I am trying to undertand the architecture of the GPUs and how we assess the performance of our programs on the GPU. I know that the application can be:

Compute-bound: performance limited by the FLOPS rate. The processor’s cores are fully utilized (always have work to do)
Memory-bound: performance limited by the memory bandwidth. The processor’s cores are frequently idle because memory cannot supply data fast enough

The image below shows the FLOPS rate, peak memory bandwidth, and the Desired Compute to memory ratio, labeled by (OP/B), for each microarchitecture.

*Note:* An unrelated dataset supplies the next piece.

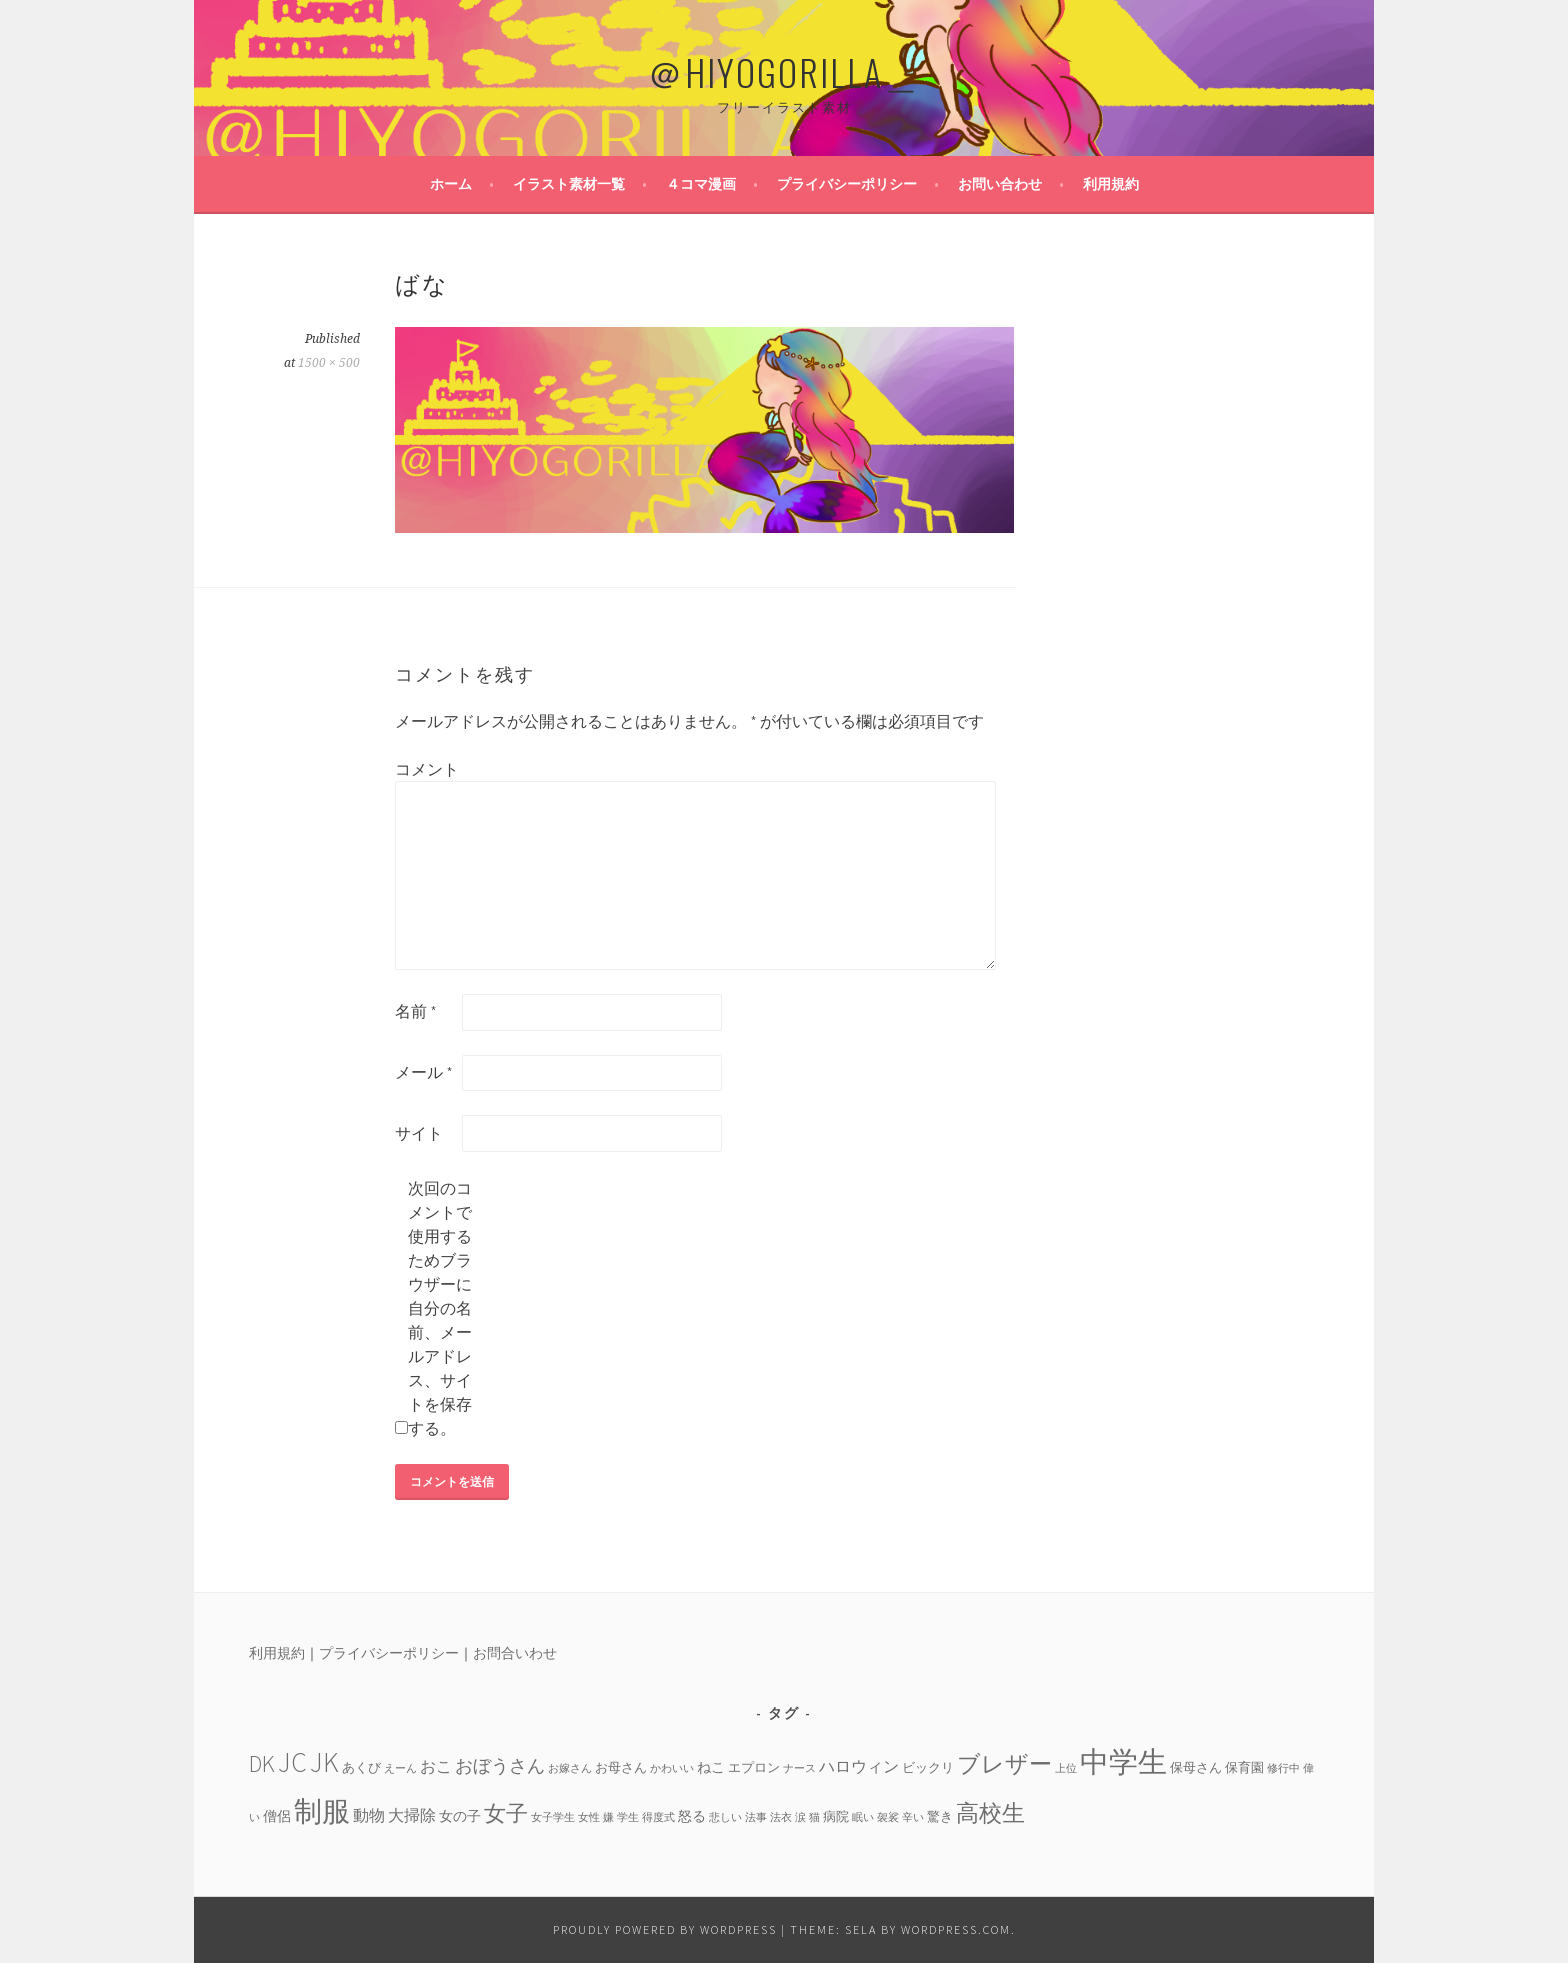 This screenshot has height=1963, width=1568. What do you see at coordinates (799, 1768) in the screenshot?
I see `ナース [ナース (3個の項目)]` at bounding box center [799, 1768].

I also have an example of how to compute this OP/B metric. Example: Below is part of a CUDA code for applying matrix-matrix multiplication

for(unsigned int i = 0; i < N; ++i) {
  sum += A[row*N + i]*B[i*N + col];
}

and the way to calculate OP/B for this matrix-matrix multiplication is as follows:

Matrix multiplication performs 0.25 OP/B
1 FP add and 1 FP mul for every 2 FP values (8B) loaded
Ignoring stores

and if we want to utilize this:

But matrix multiplication has high potential for reuse. For NxN matrices:
- Data loaded: (2 input matrices)×(N^2 values)×(4 B) = 8N^2 B
- Operations: (N^2 dot products)(N adds + N muls each) = 2N^3 OP
- Potential compute-to-memory ratio: 0.25N OP/B

So if I understand this clearly well, I have the following questions:

It is always the case that the greater OP/B, the better ?
how do we know how much FP operations we have ? Is it the adds and the multiplications
how do we know how many bytes are loaded per FP operation ?

Solution

It is always the case that the greater OP/B, the better ?

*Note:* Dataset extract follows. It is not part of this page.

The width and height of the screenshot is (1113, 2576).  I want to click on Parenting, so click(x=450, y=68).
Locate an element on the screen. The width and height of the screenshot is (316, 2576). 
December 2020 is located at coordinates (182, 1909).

Not always. The target value balances the load on compute pipe throughput and memory pipe throughput (i.e. that level of op/byte means that both pipes will be fully loaded). As you increase op/byte beyond that or some level, your code will switch from balanced to compute-bound. Once your code is compute bound, the performance will be dictated by the compute pipe that is the limiting factor. Additional op/byte increase beyond this point may have no effect on code performance.

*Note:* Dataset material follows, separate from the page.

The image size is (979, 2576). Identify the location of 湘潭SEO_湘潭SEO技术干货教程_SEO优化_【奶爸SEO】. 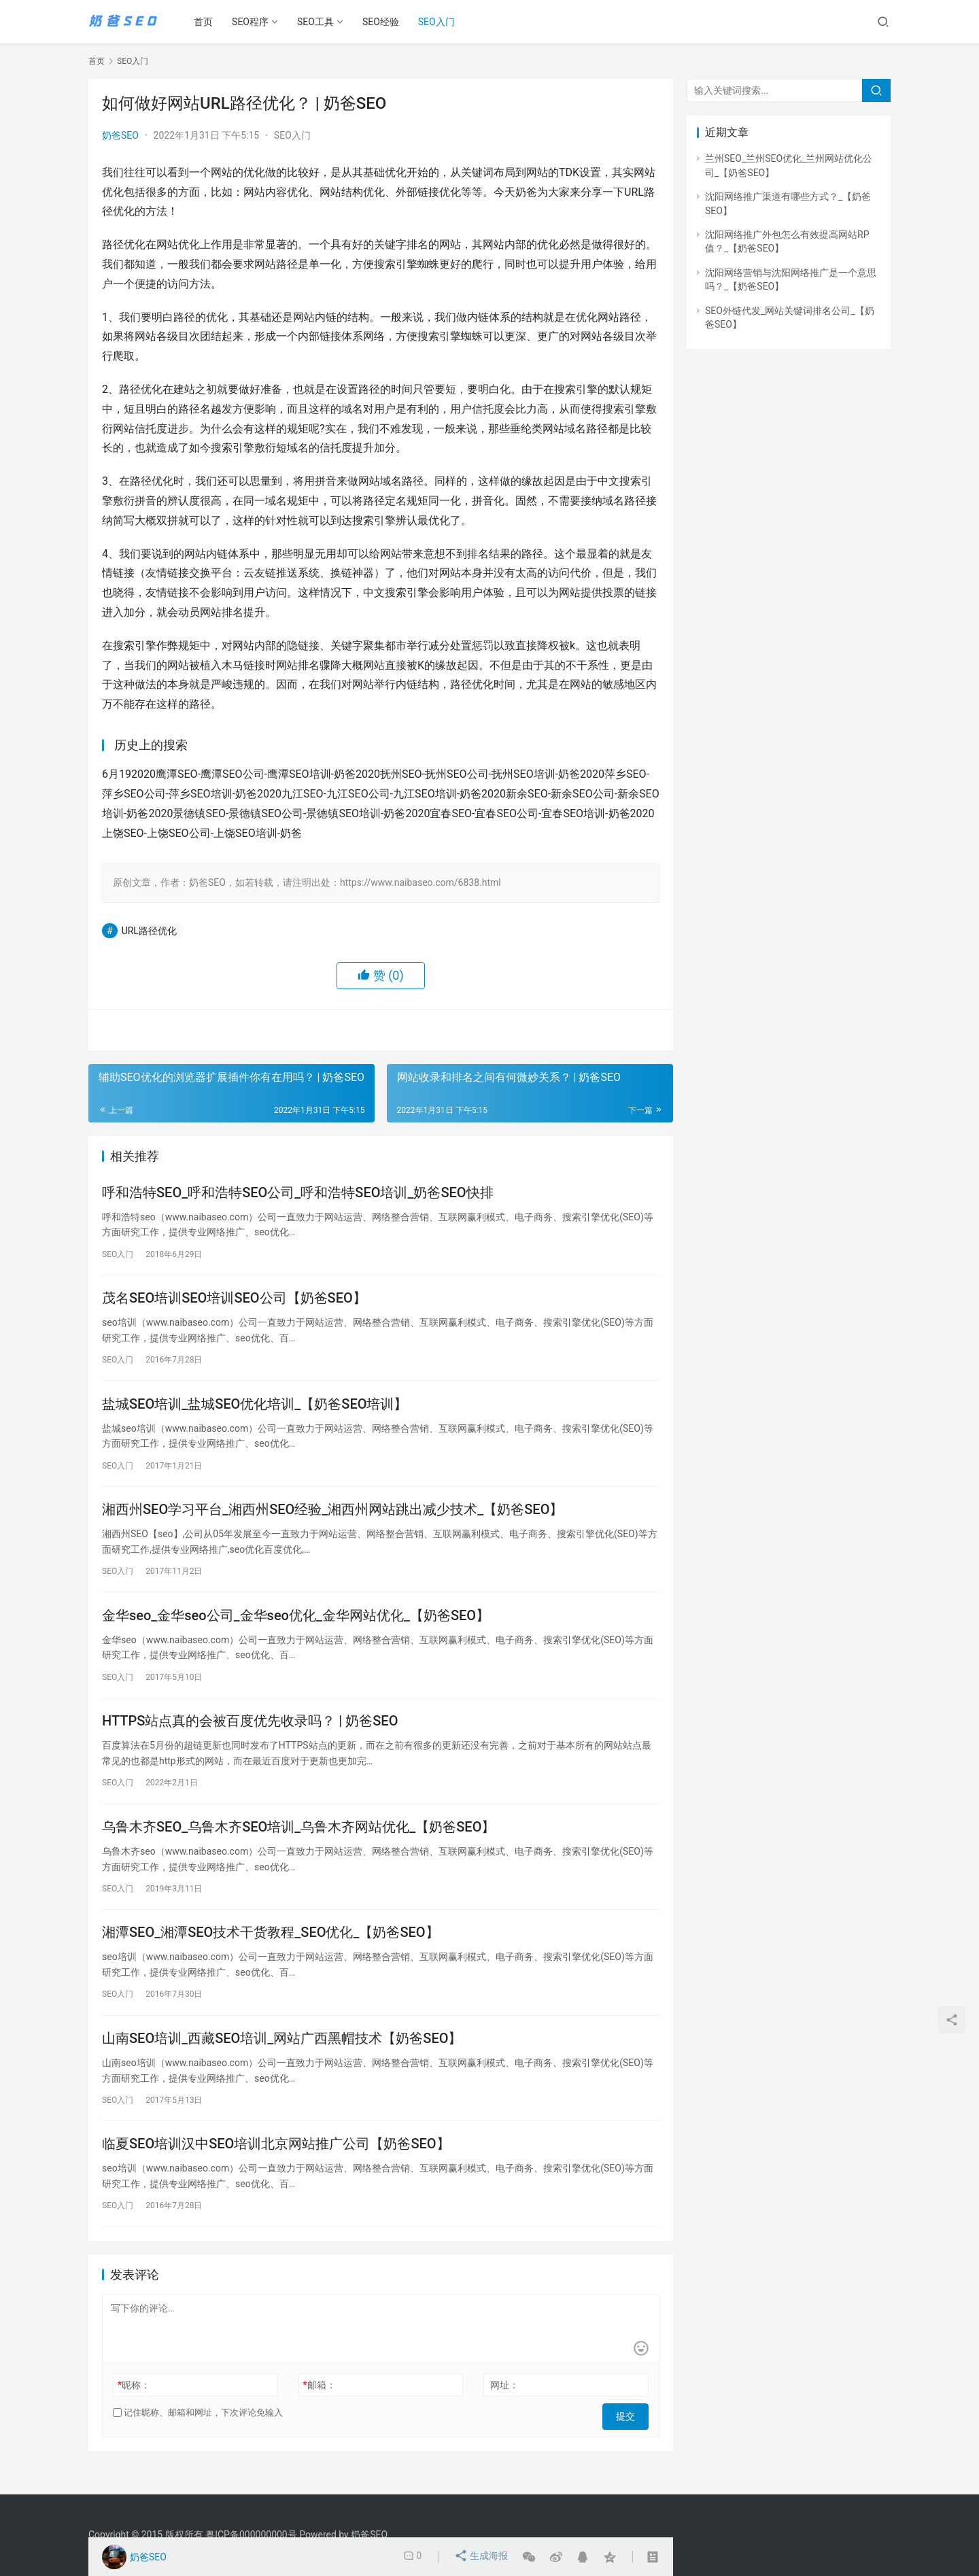 (270, 1950).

how do we know how much FP operations we have ? Is it the adds and the multiplications

Yes, for the simple code you have shown, it is the adds and multiplies. Other more complicated codes may have other factors (e.g. sin, cos, etc.) which may also contribute.

As an alternative to "manually counting" the FP operations, the GPU profilers can indicate the number of FP ops that a code has executed.

how do we know how many bytes are loaded per FP operation ?

Similar to the previous question, for simple codes you can "manually count". For complex codes you may wish to try to use profiler capabilities to estimate. For the code you have shown:

sum += A[row*N + i]*B[i*N + col];

The values from A and B have to be loaded. If they are float quantities then they are 4 bytes each. That is a total of 8 bytes. That line of code will require 1 floating point multiplication (A * B) and one floating point add operation (sum +=). The compiler will fuse these into a single instruction (fused multiply-add) but the net effect is you are performing two floating point operations per 8 bytes. op/byte is 2/8 = 1/4. The loop does not change the ratio in this case. To increase this number, you would want to explore various optimization methods, such as a tiled shared-memory matrix multiply, or just use CUBLAS.

(Operations like row*N + i are integer arithmetic and don't contribute to the floating-point load, although its possible they may be significant, performance-wise.)